[Start of section]
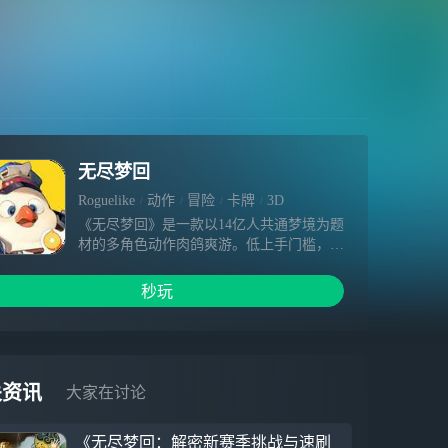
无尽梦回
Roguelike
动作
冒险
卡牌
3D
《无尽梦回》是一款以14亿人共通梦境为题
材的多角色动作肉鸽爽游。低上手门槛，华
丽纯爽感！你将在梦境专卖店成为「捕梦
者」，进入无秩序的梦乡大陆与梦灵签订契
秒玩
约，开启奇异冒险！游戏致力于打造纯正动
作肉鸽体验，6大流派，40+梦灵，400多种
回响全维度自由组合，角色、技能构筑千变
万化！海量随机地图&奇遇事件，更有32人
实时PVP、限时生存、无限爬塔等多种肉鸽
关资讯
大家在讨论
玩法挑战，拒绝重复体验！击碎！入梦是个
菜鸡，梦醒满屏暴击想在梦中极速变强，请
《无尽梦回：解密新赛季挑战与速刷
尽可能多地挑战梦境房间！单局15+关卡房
[End of section]
[Start of section]
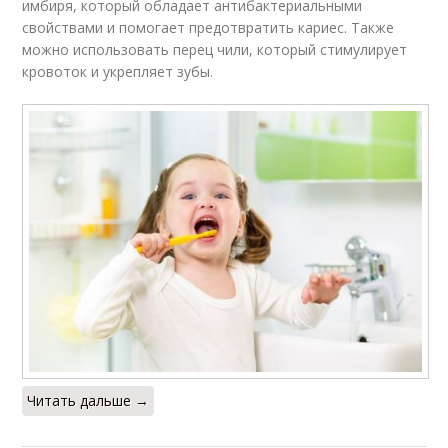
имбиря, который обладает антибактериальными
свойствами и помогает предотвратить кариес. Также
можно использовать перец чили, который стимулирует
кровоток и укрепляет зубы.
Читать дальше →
[End of section]
Write down again, exactly as given, only the lines above that fall from the line with "можно использовать перец" to the line with "Читать дальше →", inclusive.

ANSWER SECTION:
можно использовать перец чили, который стимулирует
кровоток и укрепляет зубы.
Читать дальше →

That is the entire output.